"Then what do you think they will do with me?"

"Wait, and find out!" returned the soldier roughly, and the mountebank spoke no more for some time; held his head lower, until, regarding him, his guardian must needs laugh. "Here's a craven-hearted fellow! Well, if you really want to know, they'll probably lock you up for the night with the rest of rag-tag," indicating the other prisoners, a short distance ahead, "in the cellar, or almonry, or auberge des voleurs; and in the morning, if you're lucky and the Governor has time to attend to such as you, it may be you'll escape with a few stripes and a warning."

"The auberge des voleurs!—the thieves' inn!" said the man. "What is that?"

"Bah! You want to know too much! If now your legs only moved as fast as your tongue—" And the speaker completed the sentence with a significant jog on the other's shoulder. Whereupon the mountebank quickened his footsteps, once more ceased his questioning. It was the soldier who had not yet spoken, but who had been pondering a good deal on the way up, who next broke the silence.

"How did it end, Monsieur Mountebank?—the scene with the devil, I mean."

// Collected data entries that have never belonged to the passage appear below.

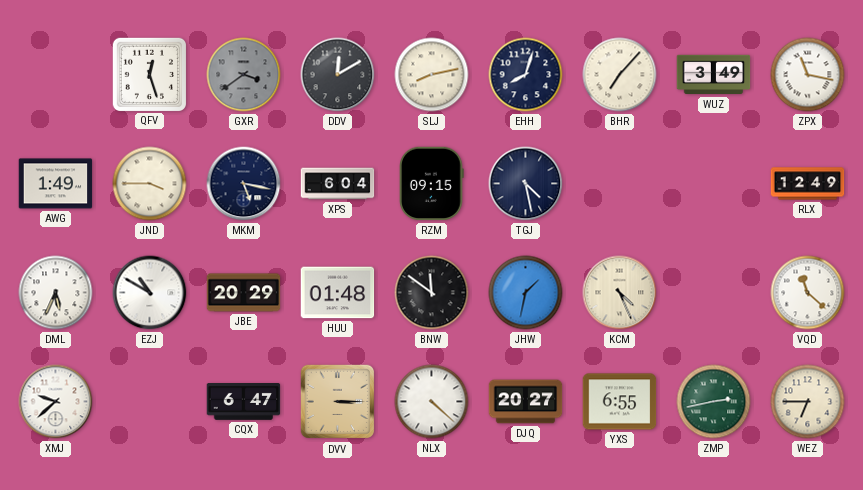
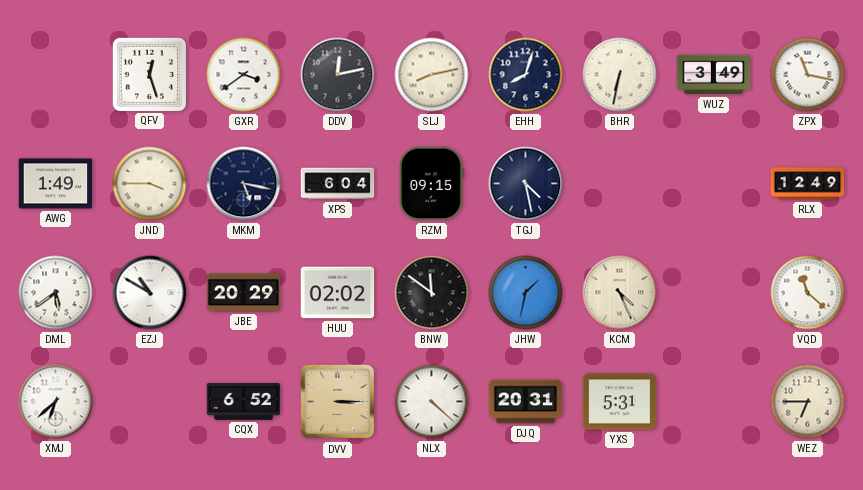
GXR dial: grey -> white
DDV: 12:10 -> 12:13
BHR: 7:07 -> 6:32
DML: 5:34 -> 5:39
HUU: 01:48 -> 02:02
XMJ: 9:38 -> 6:38
CQX: 6:47 -> 6:52
DJQ: 20:27 -> 20:31
YXS: 6:55 -> 5:31
ZMP: 2:43 -> none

The man who had begun to breathe hard, as one not accustomed to climbing, or wearied by a long pilgrimage to the Mount, at the question ventured to stop and rest, with a hand on the granite balustrade of the little platform they had just reached. "In the death of the peasant, and a comic chorus of frogs," he answered.

"A comic chorus!" said the soldier. "That must be very amusing."

"It is," the mountebank said, at the same time studying, from where he stood, different parts of the Mount with cautious, sidelong looks; "but my poor frogs!—all torn! trampled!"

"Well, well!" said the other not unkindly. "You can mend them when you get out."

"'When!' If I only knew when that would be! What if I should have to stay here like some of the others?—pour être oublié!—to be forgotten?"